"kelle ütülür"* ya da gecikmiş bir bayram yazısı


efenim sonunda payitahtımız, dünya durdukça durası güzide şehrimiz istanbul'a döndüm. döndüm ama nasıl döndüm, memleketin dörtte birini dolaşarak! meğer dönüş biletim denizli-aydın-izmir-balıkesir-bursa-istanbul diye kesilmemiş mi? bilet alırken bana bu küçük(!) ayrıntıdan bahsetmeyi unutmuşlar, bayram telaşesi, olurmuş öyle! ben geldiğim gibi fazla dolaşmadan dönücem sanırken, cennet vatanımızın irili ufaklı bilumum otogarlarını yakından tetkik etme fırsatı buldum. allahtan, ipod olsun, laptop olsun, bilumum kitaplar olsun, bütün aparatlarım yanımdaydı, tedarikli idim. kah uyudum, kah okudum, film izledim de nihayetinde bayram seferinden sağ salim şehre dönebildim. buyrun gecikmiş bayram bulıt'larına:

-ben gitmeden birkaç gün önce 4.5 şiddetinde deprem olmuştu, ordayken de onun artçısı minik bir sarsıntı yaşadık. akşam üstü miskin miskin yatarken, sanki biri "kalk yatıp durma" der gibi sarstı kanapeyi. hemen avizeye baktım, hafif hafif gidip geliyor. nicedir unutmuştum, deprem hatırlattı kendini. oranın ahalisi alışık, sık sık minik-orta şiddette depremler oluyor.

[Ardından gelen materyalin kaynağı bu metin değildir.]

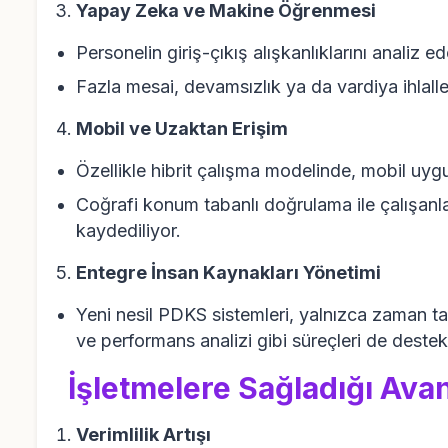
Yapay Zeka ve Makine Öğrenmesi
Personelin giriş-çıkış alışkanlıklarını analiz 
Fazla mesai, devamsızlık ya da vardiya ihlalle
Mobil ve Uzaktan Erişim
Özellikle hibrit çalışma modelinde, mobil uygul
Coğrafi konum tabanlı doğrulama ile çalışanla
kaydediliyor.
Entegre İnsan Kaynakları Yönetimi
Yeni nesil PDKS sistemleri, yalnızca zaman tak
ve performans analizi gibi süreçleri de destekl
İşletmelere Sağladığı Avan
Verimlilik Artışı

-denizli'de evleri geniiiş balkonlu yapmayan müteahhitleri dövüyorlar. ön ve arka cephelerde evin dörtte biri kadar balkon var. ee iklim müsait tabiy! ha bir de güneş enerjisi panelleri var her çatıda, bütün yıl mis gibi bedava sıcak su.

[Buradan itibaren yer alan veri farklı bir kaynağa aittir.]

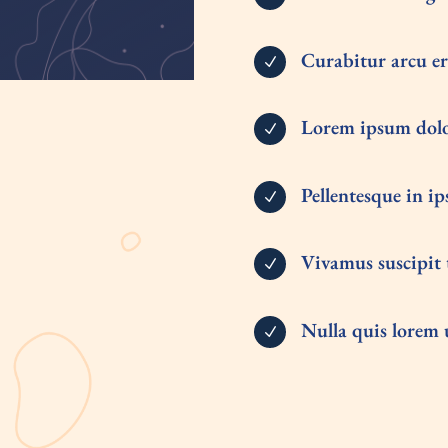
Curabitur arcu e
N
Lorem ipsum dolor
N
Pellentesque in i
N
Vivamus suscipit t
N
Nulla quis lorem 
N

-ablam nezle-grip arası bi şeye tutulduğundan pek fazla gezemedik ama köye kayınvalidesine bayram ziyaretine gidildi tabiy. bayramın ilk günü öğlene doğru yeğenlerle arabaya doluşup yola çıktık. yollarda pek fazla kan revan yoktu, eve vardık, bir bayram klasiği olarak mutfakta daha yeni kesilen kurbanın ciğeri pişiyor, kavurma da yanında tıngırdıyor. çok geçmeden sofra kuruldu. normalde ofiste o saatlerde (onbir buçuk gibi) ara öğün olarak, kuru kayısı, çiğ badem vs. yiyen ben, sabah sabah tazecik kesilmiş kurbanın cigerini önümde görünce, "eti form kadını" çizgimden fena halde kaydım ve ısrar kıyamet birkaç tane yemek durumunda kaldım. ablam yıllardır yemez kurban eti, ona alışmışlar, ben kırk yılda bir gelen misafir, beklenti yüksek, habire "ye ye" diye bir izzet, bir ikram. geri çevirmek çok zor. yufkanın içine bol domatesle kamufle edip yedim valla.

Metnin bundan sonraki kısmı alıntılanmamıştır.